Foto: MiPaco |
"Antes que teatro universitario, La Galera fue capilla de la antigua cárcel de mujeres, en la época en que llamaban así a este tipo de establecimientos. Tenía un aforo aproximado para cien personas y una cúpula semicircular que se alzaba sobre el presbiterio. La capilla colindaba con la zona penitenciaria, a la que se podía acceder por un portón metálico acerrojado. El paso estaba restringido debido al estado ruinoso del edificio carcelario y pese a que la sección inmediata a la antigua capilla se mantenía aceptablemente en pie.
Los actores, que impostaban la voz y evolucionaban en el escenario, suscitaban a menudo risas entre el público. A mitad de espectáculo tuvo ganas de ir al baño. No vio a nadie en el vestíbulo y tampoco en los servicios. Al volver se demoró inspeccionando el recinto; era la primera vez que entraba y, sabedora de su antigua función, sentía curiosidad.
Se topó con la puerta de la cárcel, una gruesa plancha de hierro gris con tres cerrojos alineados: uno arriba, otro abajo y, el más grande, cuyo perno medía tres palmos, en el centro. Experimentó una emoción repentina, un fuerte impulso de descorrerlo y mirar. El pestillo estaba engrasado y cedió con suavidad. Con el pulso acelerado espió el pasillo, que seguía desierto, y antes de que la vieran se deslizó en la penumbra entornando el batiente tras de sí.

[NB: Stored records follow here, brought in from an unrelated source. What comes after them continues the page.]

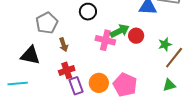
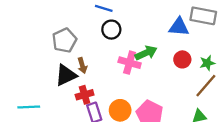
red circle: (136, 36) -> (182, 59), moved
green star: (165, 44) -> (207, 63), moved
black triangle: (30, 55) -> (66, 75), moved, turned -40

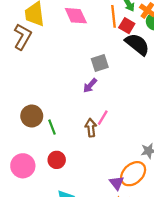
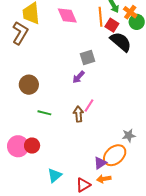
brown circle: (32, 116) -> (29, 85), moved
green line: (52, 127) -> (44, 113), turned -56
red circle: (57, 160) -> (32, 146), moved
purple triangle: (117, 183) -> (100, 163), turned 32

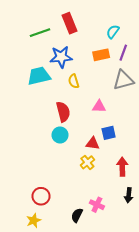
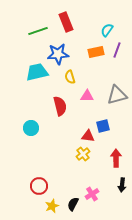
gray triangle: (123, 80) -> (117, 95), moved
pink triangle: (99, 107) -> (87, 96), moved
cyan circle: (60, 135) -> (31, 128), moved
pink cross: (97, 205) -> (92, 194), turned 32
yellow star: (34, 220) -> (52, 206), moved

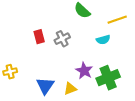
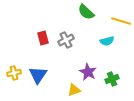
yellow line: (117, 20) -> (121, 21), turned 36
green cross: (108, 78) -> (112, 79), size x0.6
blue triangle: (45, 86) -> (38, 75), moved

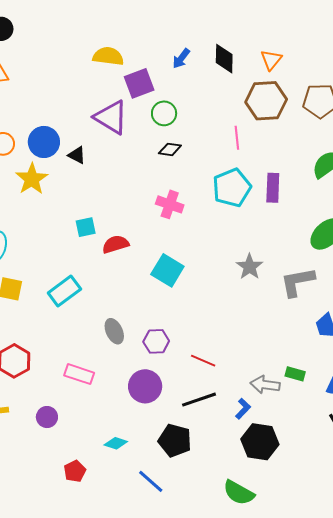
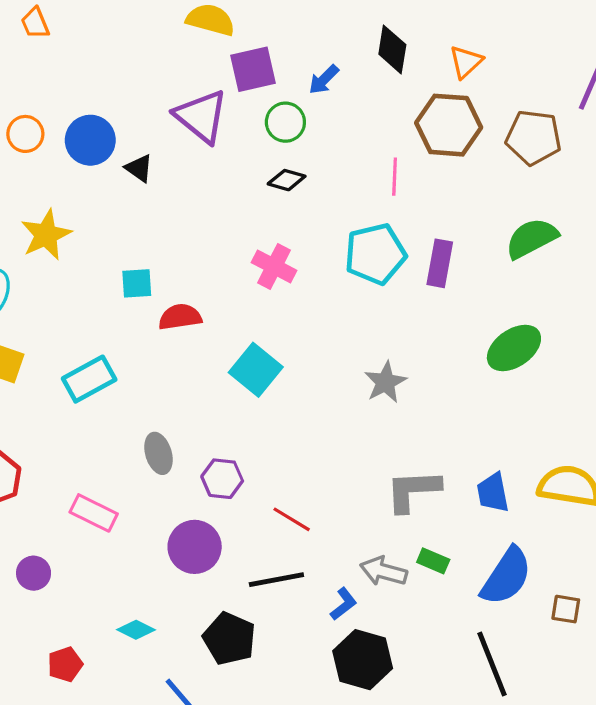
blue arrow: (181, 58) -> (324, 80), moved
yellow star: (32, 179) -> (46, 235), moved
gray L-shape: (297, 282) -> (413, 491), moved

Al principio veía con dificultad. Se encontró en un pasillo ruinoso con tres pisos de celdas a ambos lados. Por el fondo se filtraba algo de luz: era la salida a un patio, ya sin reja. Puertas macizas sellaban los habitáculos; algunos estaban abiertos y relativamente limpios, y en las paredes todavía era posible leer las palabras que las antiguas reclusas habían escrito. Algunos calabozos tenían ventanuco, pero la mayoría carecía de esa nimia abertura. En el panel izquierdo de cada reducto sobresalía un altillo de obra para acoplar un jergón. En una de las celdas inferiores había uno liviano e informe, y parecía relleno de paja. Consideró por un instante la eventualidad de pasar allí la noche, pero enseguida lo descartó como una idea descabellada; era evidente que semejante antro no invitaba al descanso. Era capaz de recrear con detalle a las desdichadas autoras de las pintadas, y hasta le parecía escuchar sus conversaciones. Un escalofrío le recorrió la espalda al imaginar la vida entre aquellos muros, un día tras otro, mes tras mes… Quizá algunas reclusas, o muchas, habrían muerto allí. Barajó las posibles circunstancias que marcaron su fatal destino. De pronto la atmósfera se enrareció, en las piedras reverberaban susurros atormentados de otros siglos, el aire se volvió pesado, el espacio, agobiante.
Desde el patio de butacas llegaron apagados los aplausos. Era la ovación final. Tenía que volver antes de que algún empleado viera el cerrojo descorrido. Como mínimo le caería un buen rapapolvo. Con todo, eso era mejor que, achacando el incidente a un descuido, el susodicho lo reparase, dejándola encerrada. No le apetecía dar explicaciones, pero mucho menos quedarse atrapada en un lugar tan siniestro; la sola idea ya era perturbadora. Se dispuso a abandonar la galería de inmediato, preguntándose por qué diablos se habría metido allí; no le convenía llamar la atención. En realidad sabía muy bien por qué lo hizo: por lo mismo de siempre, su curiosidad. Era el impulso más determinante en su vida; en la expectativa del descubrimiento su alma vibraba de emoción y el mundo adquiría sentido; la curiosidad la hacía sentirse viva, única; era el estímulo para seguir adelante cuando todo lo demás fallaba.
Tropezó con algo al salir. Enseguida vio que no era algo, sino alguien lo que cortaba el paso. La densa plancha metálica y los aplausos amortiguaron su grito. De la penumbra emergió la silueta de un hombre encapotado. Llevaba un sombrero parecido al que usaban los pilgrims de Nueva Inglaterra. El intruso apoyó el dedo índice en sus labios y Liena palideció.".